ARTICLE 4. REPRESENTATIONS AND WARRANTIES OF SELLER.
----------------------------------------
4.1 Representations and Warranties of Seller.
----------------------------------------
Seller represents and warrants to Purchaser as follows:
4.1.1 Corporate Organization and Standing.
-----------------------------------
Seller is a corporation duly organized, validly existing and
in good standing under the laws of Delaware and has all corporate
power and authority to own or lease its properties and to carry on the
business of the Business as presently conducted. Seller has delivered
to Purchaser complete and correct copies of the Articles of
Incorporation of Seller and by-laws of Seller.

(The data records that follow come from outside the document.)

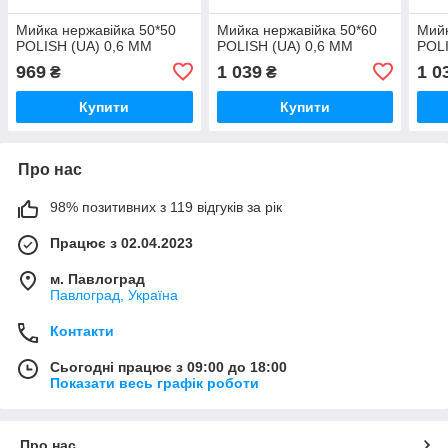
Мийка нержавійка 50*50
Мийка нержавійка 50*60
Мийк
POLISH (UA) 0,6 ММ
POLISH (UA) 0,6 ММ
POLI
969
1 039
1 0
₴
₴
Купити
Купити
Про нас
98% позитивних з 119 відгуків за рік
Працює з 02.04.2023
м. Павлоград
Павлоград, Україна
Контакти
Сьогодні працює з 09:00 до 18:00
Показати весь графік роботи
Про нас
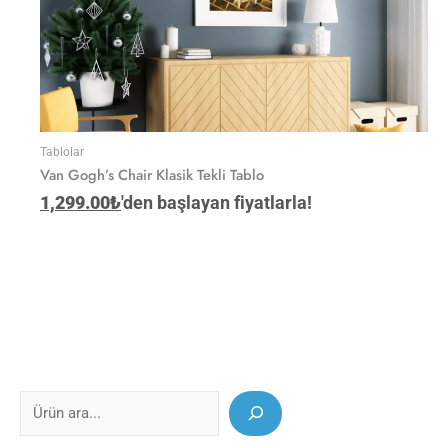
Tablolar
Van Gogh’s Chair Klasik Tekli Tablo
1,299.00
₺
'den başlayan fiyatlarla!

Seller is qualified to
do business as a foreign corporation and is in good standing in each
of the jurisdictions set forth in Schedule 4.1.1 attached hereto and
made a part hereof, which are the only jurisdictions in which the
nature of the Business as now being conducted by Seller or the
property owned or leased by Seller for the benefit of the Business
makes such qualification, licensing or registration necessary except
where the failure to be so qualified would not have a material adverse
effect on the Purchased Assets or the results of the operation of the
Business.
15
4.1.2 No Conflict.
-----------
The execution, delivery and performance of this Agreement, and
any necessary approval of this Agreement by the Bankruptcy Court, does
and will not:
(i) conflict with or violate any provision of any Certificate of
Incorporation or by-laws (or other charter or governing documents) of
Seller (to the extent that such document is then governing such
entity);
(ii) conflict with or violate any law applicable to Seller or by
which any property or asset of Seller is or may be bound or affected,
except for any such conflicts or violations that, individually or in
the aggregate, could not reasonably be expected to have a material
adverse effect on the Purchased Assets or the results of the operation
of the Business; or
(iii) assuming that all Required Consents (as defined in Section
6.7 hereof) have been obtained or deemed by operation of the Sale
Order to have been given, result in any breach of or constitute a
default (or an event which with or without notice or lapse of time or
both would become a default) under, or give to others any right of
termination, amendment, acceleration or cancellation of, or result in
the creation of a Lien, on any property or asset of Seller under any
note, bond, mortgage, indenture, contract, agreement, commitment,
lease, license, permit, franchise or other instrument or obligation to
which Seller is a party or by which Seller or any of its assets or
properties is or may be bound or affected, except for such breaches,
defaults or other occurrences which, individually or in the aggregate,
could not reasonably be expected to have a material adverse effect on
the Purchased Assets or the results of the operation of the Business.
16
4.1.3 Contract Asset Statements; SEC Documents; Financial
Statements.
-----------------------------------------------------
(a) Attached as Schedule 4.1.3 is a statement setting forth the book
value of the Purchased Assets and the assets purchased pursuant to the U.K.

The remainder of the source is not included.